● BRIEF
Find all lines with the word "Bauermeister" in the material, then copy them.

● EXERCISE INPUTS
:::::

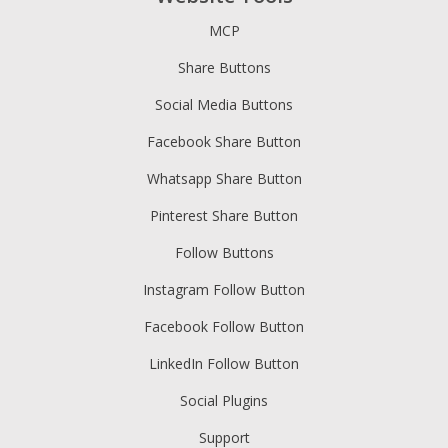
MCP
Share Buttons
Social Media Buttons
Facebook Share Button
Whatsapp Share Button
Pinterest Share Button
Follow Buttons
Instagram Follow Button
Facebook Follow Button
LinkedIn Follow Button
Social Plugins
Support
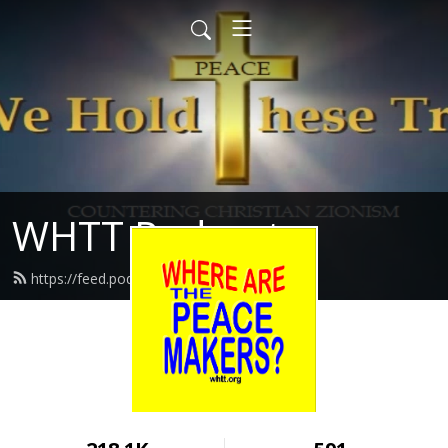
WHTT Podcasts
https://feed.podbean.com/whtt/feed.xml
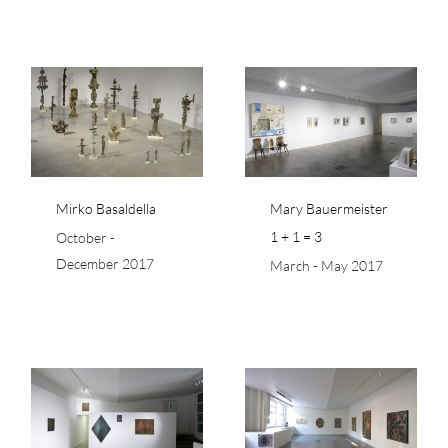
Mary Bauermeister 1
+ 1 = 3
Mirko Basaldella
Mary Bauermeister
1 + 1 = 3
October -
December 2017
March - May 2017
Japan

:::::

● EXERCISE RESULT
Mary Bauermeister 1
Mary Bauermeister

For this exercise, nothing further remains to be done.